Un autre membre du Comité s'est enquis du taux d'occupation des prisons mexicaines à l'heure actuelle.

Une experte s'est inquiétée d'informations faisant état, en 2010, d'abandons et de disparitions d'enfants handicapés et de ségrégation à leur encontre. Elle a par ailleurs dénoncé les conditions de vie déplorables dans des hôpitaux psychiatriques où des actes de lobotomie, par exemple, auraient – selon certaines informations – été pratiqués sans le consentement des patients. Qu'on fait les autorités pour enquêter à ce sujet et remédier à ces situations?

Des informations indiquent que 61 défenseurs des droits de l'homme auraient été assassinés au Mexique entre 2006 et 2010, a poursuivi cette même experte. Dix-sept femmes défenseurs des droits de l'homme ont été assassinées dans ce pays entre 2010 et aujourd'hui, dont une militante transsexuelle assassinée en mars dernier, a-t-elle ajouté.

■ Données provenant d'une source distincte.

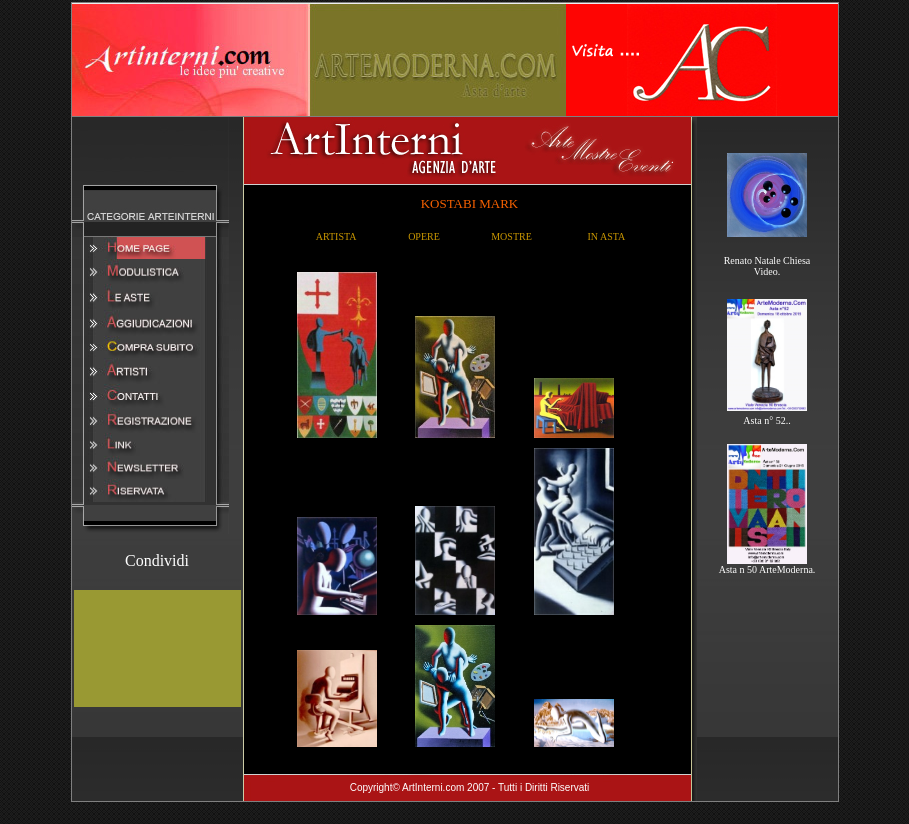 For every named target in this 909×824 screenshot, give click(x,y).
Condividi (157, 560)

Un grand nombre d'informations font état de l'absence de sécurité dans les prisons mexicaines et de conditions de détention déplorables, à quoi s'ajoute l'absence de contrôle des autorités sur des prisons comme celle de Santa María, a pour sa part relevé un expert. Il a dénoncé la criminalité dans les prisons, évoquant la corruption ainsi que l'insécurité dont sont victimes un grand nombre de détenus qui sont passés à tabac voire assassinés parce que leur sécurité n'est pas assurée. L'expert s'est en outre enquis du nombre de mineurs détenus dans le cadre d'opérations de sécurité fédérale. Les mineurs sont-ils détenus séparément des adultes, a-t-il également demandé? Il a lui aussi dénoncé les conditions de vie déplorables qui règnent dans les institutions psychiatriques du pays. Il a en outre soulevé la question des migrants irréguliers qui arrivent sur le territoire mexicain, dénonçant notamment leurs conditions de détention précaires ainsi que les cas de disparitions les concernant.

Des préoccupations ont également été exprimées au sujet de l'efficacité de la médecine légale; les autorités ont-elles envisagé d'instaurer un système de médecine légale indépendante, a-t-il été demandé?

Une experte s'est enquise des mesures prises par les autorités mexicaines pour faire la lumière sur les meurtres et disparitions à Ciudad Juárez. Un expert a insisté sur l'intérêt que porte le Comité au phénomène des féminicides au Mexique.